NationsBank Corp.'s Maryland bank, which has suffered unusual executive turnover in recent years, fired its chief consumer banking official earlier this month.
Susan C. Keating, who ran NationsBank's Maryland branch operation as well as retail banking for the Middle Atlantic region, was dismissed after having been placed on indefinite administrative leave in July. Ms. Keating could not be reached for comment.
Ms. Keating recently told The Baltimore Sun she left NationsBank because of "differences in management philosophy."
NationsBank declined to comment. "Our only statement is that she has left the bank," said spokesman John Riggin in Baltimore.

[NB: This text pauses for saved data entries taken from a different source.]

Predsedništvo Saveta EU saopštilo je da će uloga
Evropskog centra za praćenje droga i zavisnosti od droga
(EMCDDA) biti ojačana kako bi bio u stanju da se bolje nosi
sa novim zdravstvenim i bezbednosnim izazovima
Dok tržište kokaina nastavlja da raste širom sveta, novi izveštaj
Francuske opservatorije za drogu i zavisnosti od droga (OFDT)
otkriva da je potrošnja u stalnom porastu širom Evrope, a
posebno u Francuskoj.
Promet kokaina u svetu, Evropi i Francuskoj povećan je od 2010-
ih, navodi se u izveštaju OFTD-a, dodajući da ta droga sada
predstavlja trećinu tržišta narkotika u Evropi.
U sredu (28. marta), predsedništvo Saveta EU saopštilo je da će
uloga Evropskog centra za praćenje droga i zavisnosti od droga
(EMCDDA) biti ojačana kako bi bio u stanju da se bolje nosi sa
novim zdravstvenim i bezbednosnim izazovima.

Analysts and rival bankers, who demanded anonymity, said Ms. Keating had apparently not been able to meet her performance goals at NationsBank, which is known for its highly demanding corporate culture.
Ms. Keating's dismissal coincides with an executive restructuring at NationsBank's Middle Atlantic banking group, which includes Maryland, Virginia, and Washington, D.C. In a press release dated Aug. 2, group president R. Eugene Taylor announced a new executive lineup in the three states that conspicuously omitted Ms. Keating's name.
A former MNC Financial Inc. executive, Ms. Keating was promoted after NationsBank acquired her employer in 1993.
"There's a tendency on the part of these acquired managements to flee NationsBank," said consultant Arnold Danielson, who specializes in Middle Atlantic banks. "I think it's because of the centralization and lack of local decision-making."
Ms. Keating's departure is only the most recent to take place at the upper levels of NationsBank's Maryland bank. In late 1993, Frank P. Bramble, chairman of NationsBank of Maryland, and J. Harold Chandler, president of the Middle Atlantic banking group, both resigned to pursue other opportunities - Mr. Bramble as president and CEO of rival First Maryland Bancorp and Mr. Chandler as president and CEO of Provident Life and Accident Co., Chattanooga, Tenn.
Mr. Bramble, formerly CEO of MNC, has subsequently lured dozens of former MNC officers from NationsBank to First Maryland.